Та Эма, которая каждый день ранним утром, когда рассвет ещё только зачинается, чистит овощи на кухне, сказала бы «Нет».
Та Эма, которая моет посуду и прибирается в столовой, сказала бы «Нет».
Та Эма, которая работает в теплице и в огороде, сказала бы «Нет».
Та Эма, которая делает всё, чтобы забыть себя, умерших родных людей и единственного живого, который ей до слёз, до крика нужен, сказал бы «Нет».
Та Эма, которая восемь месяцев изо всех сил привыкала к отсутствию, сказала бы «Нет».
Та Эма, которая всего час назад собирала яблоки и с каждым яблоком теряла надежду, сказала бы «Нет».
Та Эма знает, что его помощь выйдет боком ей самой.

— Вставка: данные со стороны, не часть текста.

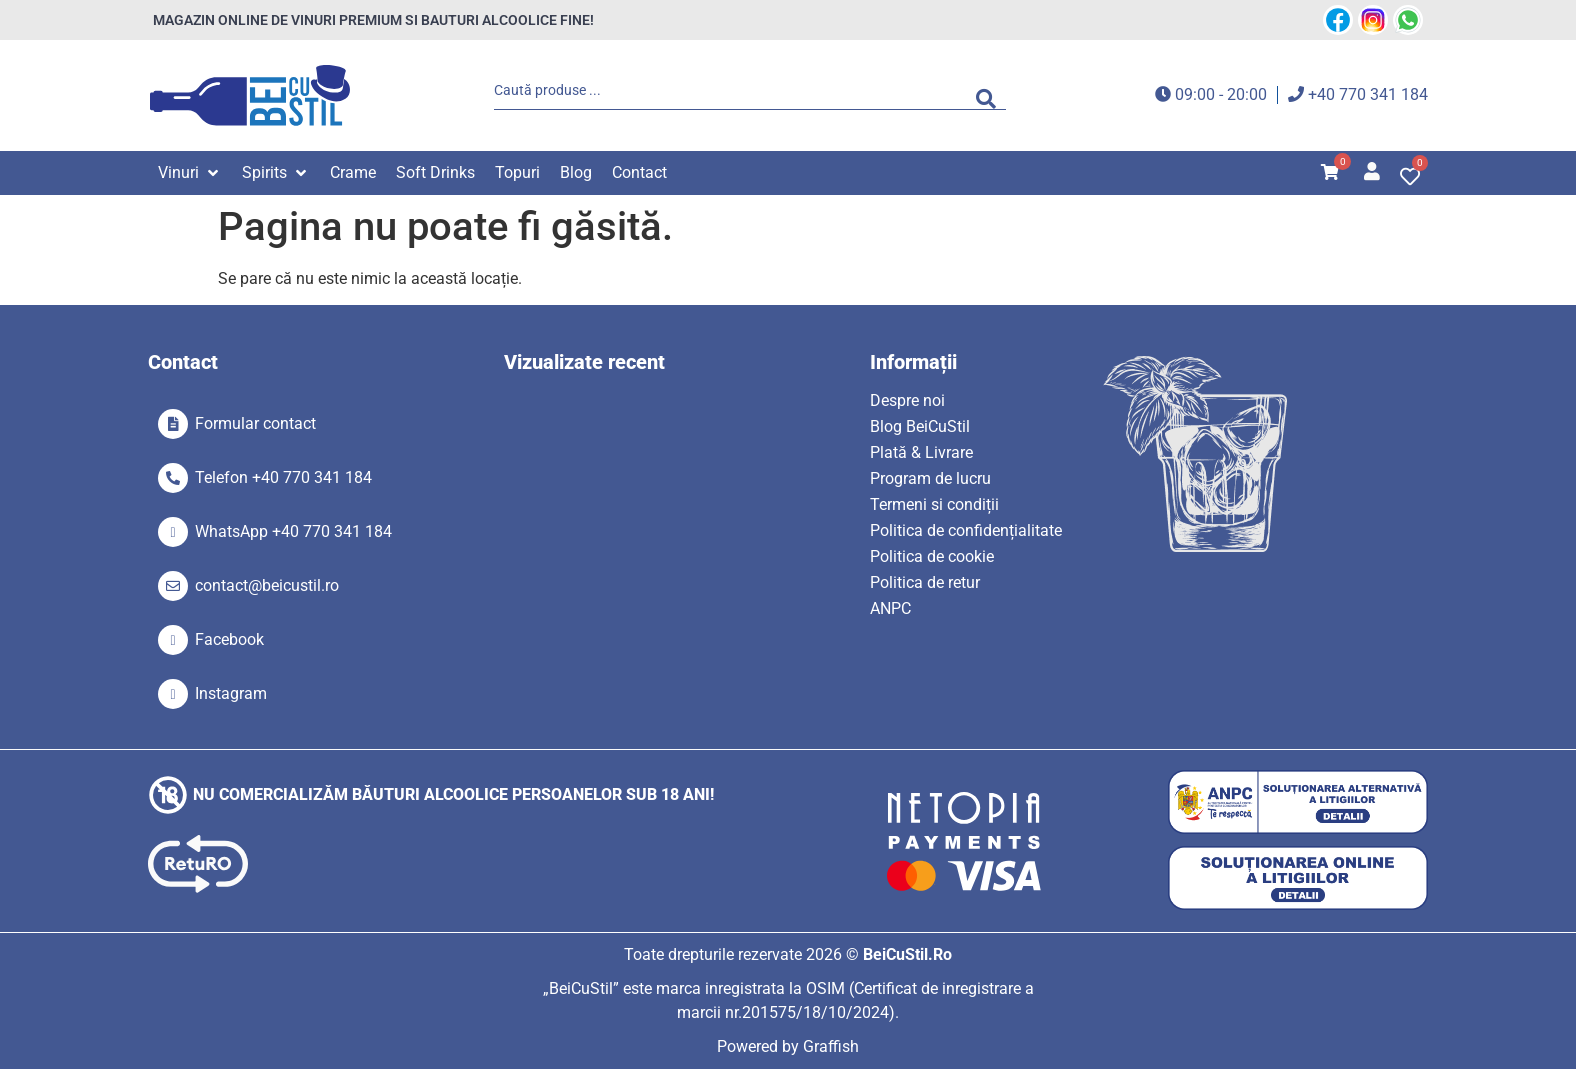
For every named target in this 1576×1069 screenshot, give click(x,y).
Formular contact (255, 423)
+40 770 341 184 (1368, 94)
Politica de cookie (932, 556)
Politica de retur (925, 582)
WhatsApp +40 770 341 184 (293, 531)
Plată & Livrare (921, 452)
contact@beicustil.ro (267, 585)
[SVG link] (250, 95)
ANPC (890, 608)
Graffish (831, 1046)
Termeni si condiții (934, 504)
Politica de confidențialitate (966, 530)
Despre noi (907, 400)
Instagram (231, 693)
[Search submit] (991, 95)
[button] (190, 173)
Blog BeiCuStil (920, 426)
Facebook (229, 639)
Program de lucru (930, 478)
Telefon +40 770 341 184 (283, 477)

Та Эма умная. Та Эма никогда не согласится.
Эта Эма соглашается.
Она правда старалась быть той, но сейчас смысла нет даже думать о ней. Эта Эма ни словом, ни движением не препятствует, когда он подкладывает ладонь ей под голову, ведь в её новой постели, как оказывается, даже подушки нет, и когда снимает с неё брюки и бельё, которое она всё-таки носит.
— Куплю тебе самое красивое, когда вернёмся, — говорит он перед этим, с лёгким нажимом огладив кончиками пальцев простую белую ткань с маленьким влажным пятнышком внизу.
— Не издевайся надо мной, пожалуйста.